Gonzales, bangunnn!!,” racau suara perempuan di samping saya mengibah histeris.
Tangannya sebentar-sebentar terkatup, sebentar-sebentar dikepal. Matanya
berkaca-kaca. Sementara di luar tenda panggung, suasana memanas, ratusan orang
berkerumun dengan bermacam suara.
Yang
disebut Gonzales itu bukanlah manusia, melainkan seekor Tedong Pudu, kerbau hitam tambun, petarung ternama dalam arena
Ma’pasilaga di kampung Sesean, Toraja. Setelah bergumul lama, ia berhasil
menghalau lawannya terbirit keluar dari lapangan dengan luka-luka tusukan
tanduk. Orang-orang bersorak. Perempuan di samping saya terpekik senang,
melompat berjingkrak. Saya hendak menjabat tangannya memberi selamat, pikir
saya, Gonzales pastilah peliharaan kesayangan, aset kebanggaan keluarga mereka.
Nyatanya, tiba-tiba ia berteriak lantang ke penonton lain, “Mana, bayar sini!
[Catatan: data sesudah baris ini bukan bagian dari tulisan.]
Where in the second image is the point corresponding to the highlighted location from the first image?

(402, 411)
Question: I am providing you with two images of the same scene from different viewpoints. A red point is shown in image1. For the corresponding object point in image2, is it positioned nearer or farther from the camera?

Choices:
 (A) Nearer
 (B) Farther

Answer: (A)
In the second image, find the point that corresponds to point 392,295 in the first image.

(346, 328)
Sudah saya bilang, Gonzales pasti menang! BAYARR!!” Pupuslah seketika simpati
saya. Dia ternyata berjudi.
Saya
meninggalkan arena Ma’pasilaga. Teman-teman dari Toraja DMO (Destination Management
Organization) memberitahu bahwa adu kerbau bakal berlangsung hingga sore.
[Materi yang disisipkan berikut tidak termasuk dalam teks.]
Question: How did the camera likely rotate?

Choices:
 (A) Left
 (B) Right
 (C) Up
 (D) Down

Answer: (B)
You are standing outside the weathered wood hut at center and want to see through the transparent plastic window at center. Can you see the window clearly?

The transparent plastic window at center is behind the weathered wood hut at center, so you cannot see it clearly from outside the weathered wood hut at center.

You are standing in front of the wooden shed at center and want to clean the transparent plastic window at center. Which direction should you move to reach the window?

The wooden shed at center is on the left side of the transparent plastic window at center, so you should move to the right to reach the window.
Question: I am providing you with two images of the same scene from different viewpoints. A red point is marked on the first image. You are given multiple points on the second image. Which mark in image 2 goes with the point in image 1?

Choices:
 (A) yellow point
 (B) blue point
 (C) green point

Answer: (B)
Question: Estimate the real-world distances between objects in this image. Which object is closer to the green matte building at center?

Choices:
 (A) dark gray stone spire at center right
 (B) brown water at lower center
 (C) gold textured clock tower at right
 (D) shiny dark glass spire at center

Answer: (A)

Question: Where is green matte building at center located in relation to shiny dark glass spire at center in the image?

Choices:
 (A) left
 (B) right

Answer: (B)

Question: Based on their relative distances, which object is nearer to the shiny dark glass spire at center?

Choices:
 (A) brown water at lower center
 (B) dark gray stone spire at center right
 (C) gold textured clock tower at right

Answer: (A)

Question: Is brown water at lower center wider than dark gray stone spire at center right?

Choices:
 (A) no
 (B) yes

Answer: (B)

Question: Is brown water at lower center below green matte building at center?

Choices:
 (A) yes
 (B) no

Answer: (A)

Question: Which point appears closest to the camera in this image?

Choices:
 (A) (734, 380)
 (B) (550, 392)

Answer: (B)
Sehari sebelumnya kami sempat melewati tempat ini dan melihat banyak
petak-petak tertutup didirikan khusus bagi tiap kerbau. “Di dalam petak itu,
kerbau akan mendapatkan bermacam layanan prima seperti pijat, ramu-ramuan, dan
nutrisi penambah stamina atau penghilang stress,” kata Bang Soba Palloan,
pendamping kami. Di Toraja memang kerbau makluk yang amat berharga, bahkan ada
kastanya. Kerbau petarung atau Tedong Pudu termasuk kelas menengah, sedangkan
yang level tertinggi adalah jenis Tedong Saleko. Harga jualnya mencapai satu
miliar. Mahal nian.
Senyum gadis Toraja di balik jendela rumah Tongkonan |
Pertarungan alot para kerbau. Harga diri dan uang dipertaruhkan di ujung nafas hewan ini. |
Gonzales, kerbau jawara hari itu, diarak keliling kampung usai menaklukkan kerbau lawan kampung sebelah. |
TAPI ORANG TORAJA seolah tidak mengenal kata mahal.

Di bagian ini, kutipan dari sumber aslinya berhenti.